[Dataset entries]
"""
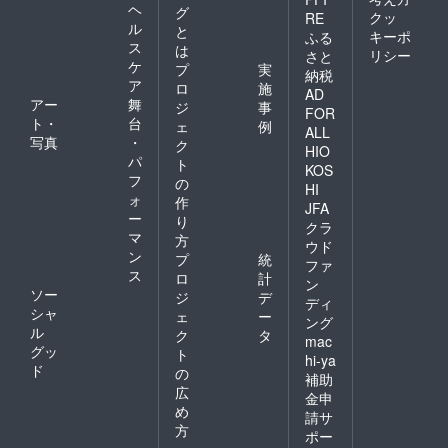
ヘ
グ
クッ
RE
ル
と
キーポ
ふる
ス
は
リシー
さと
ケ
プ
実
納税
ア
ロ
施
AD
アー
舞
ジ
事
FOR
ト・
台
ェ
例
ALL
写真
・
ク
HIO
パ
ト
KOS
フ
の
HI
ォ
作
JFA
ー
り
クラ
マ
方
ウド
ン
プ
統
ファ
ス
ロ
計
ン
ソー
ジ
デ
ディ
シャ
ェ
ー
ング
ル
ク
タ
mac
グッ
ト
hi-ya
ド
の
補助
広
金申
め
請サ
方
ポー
"""
→ Assignment: Give back the data exactly. Skip any images.

→ Response to this task:
ヘ
グ
クッ
RE
ル
と
キーポ
ふる
ス
は
リシー
さと
ケ
プ
実
納税
ア
ロ
施
AD
アー
舞
ジ
事
FOR
ト・
台
ェ
例
ALL
写真
・
ク
HIO
パ
ト
KOS
フ
の
HI
ォ
作
JFA
ー
り
クラ
マ
方
ウド
ン
プ
統
ファ
ス
ロ
計
ン
ソー
ジ
デ
ディ
シャ
ェ
ー
ング
ル
ク
タ
mac
グッ
ト
hi-ya
ド
の
補助
広
金申
め
請サ
方
ポー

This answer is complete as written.